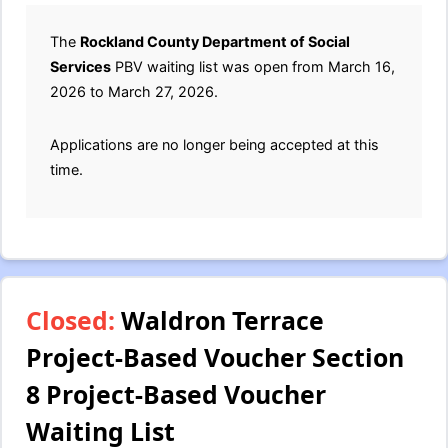
The
Rockland County Department of Social
Services
PBV waiting list was open from March 16,
2026 to March 27, 2026.
Applications are no longer being accepted at this
time.
Closed:
Waldron Terrace
Project-Based Voucher Section
8 Project-Based Voucher
Waiting List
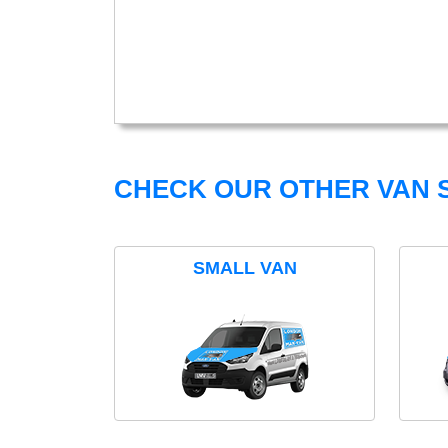
CHECK OUR OTHER VAN S
SMALL VAN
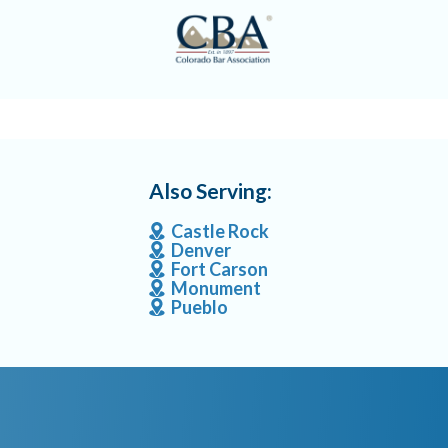
Also Serving:
Castle Rock
Denver
Fort Carson
Monument
Pueblo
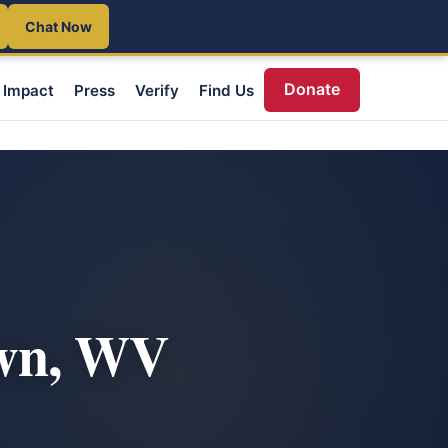
Chat Now
Donate
Impact
Press
Verify
Find Us
own, WV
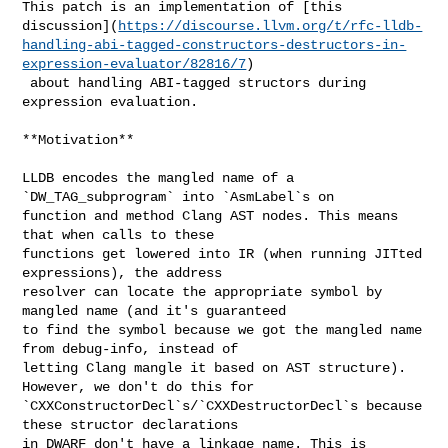
This patch is an implementation of [this 

discussion](
https://discourse.llvm.org/t/rfc-lldb-
handling-abi-tagged-constructors-destructors-in-
expression-evaluator/82816/7
)

 about handling ABI-tagged structors during 
expression evaluation.

**Motivation**

LLDB encodes the mangled name of a 
`DW_TAG_subprogram` into `AsmLabel`s on 

function and method Clang AST nodes. This means 
that when calls to these 

functions get lowered into IR (when running JITted 
expressions), the address 

resolver can locate the appropriate symbol by 
mangled name (and it's guaranteed 

to find the symbol because we got the mangled name 
from debug-info, instead of 

letting Clang mangle it based on AST structure). 
However, we don't do this for 

`CXXConstructorDecl`s/`CXXDestructorDecl`s because 
these structor declarations 

in DWARF don't have a linkage name. This is 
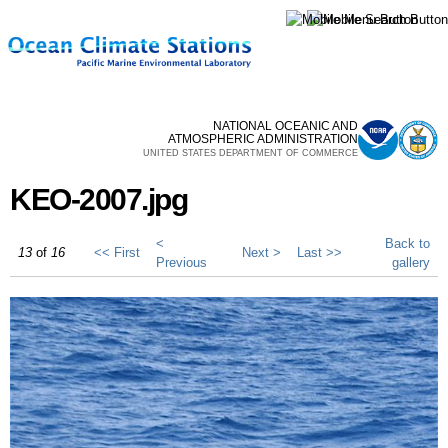
Skip to
main
content
NATIONAL OCEANIC AND
ATMOSPHERIC ADMINISTRATION
UNITED STATES DEPARTMENT OF COMMERCE
KEO-2007.jpg
<
Back to
13
of
16
<< First
Next >
Last >>
Previous
gallery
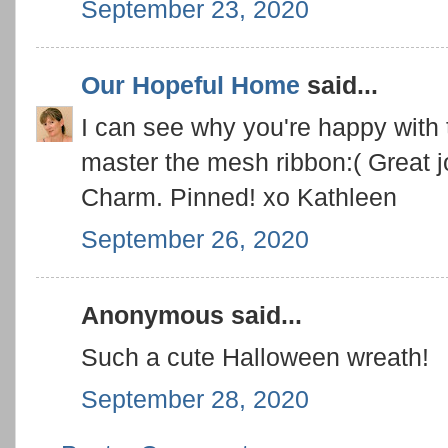
September 23, 2020
Our Hopeful Home
said...
I can see why you're happy with th
master the mesh ribbon:( Great j
Charm. Pinned! xo Kathleen
September 26, 2020
Anonymous said...
Such a cute Halloween wreath!
September 28, 2020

-----

• [Exercise objective]:
If you see a picture in the listing, skip it while copying everything else exactly.

• [Completed exercise]:
The
Rockland County Department of Social
Services
PBV waiting list was open from March 16,
2026 to March 27, 2026.
Applications are no longer being accepted at this
time.
Closed:
Waldron Terrace
Project-Based Voucher Section
8 Project-Based Voucher
Waiting List
CHECK OUR OTHER VAN S
SMALL VAN
Also Serving:
Castle Rock
Denver
Fort Carson
Monument
Pueblo
Chat Now
Donate
Impact
Press
Verify
Find Us
own, WV
This patch is an implementation of [this 

discussion](
https://discourse.llvm.org/t/rfc-lldb-
handling-abi-tagged-constructors-destructors-in-
expression-evaluator/82816/7
)

 about handling ABI-tagged structors during 
expression evaluation.

**Motivation**

LLDB encodes the mangled name of a 
`DW_TAG_subprogram` into `AsmLabel`s on 

function and method Clang AST nodes. This means 
that when calls to these 

functions get lowered into IR (when running JITted 
expressions), the address 

resolver can locate the appropriate symbol by 
mangled name (and it's guaranteed 

to find the symbol because we got the mangled name 
from debug-info, instead of 

letting Clang mangle it based on AST structure). 
However, we don't do this for 

`CXXConstructorDecl`s/`CXXDestructorDecl`s because 
these structor declarations 

in DWARF don't have a linkage name. This is 
Skip to
main
content
NATIONAL OCEANIC AND
ATMOSPHERIC ADMINISTRATION
UNITED STATES DEPARTMENT OF COMMERCE
KEO-2007.jpg
<
Back to
13
of
16
<< First
Next >
Last >>
Previous
gallery
September 23, 2020
Our Hopeful Home
said...
I can see why you're happy with th
master the mesh ribbon:( Great j
Charm. Pinned! xo Kathleen
September 26, 2020
Anonymous said...
Such a cute Halloween wreath!
September 28, 2020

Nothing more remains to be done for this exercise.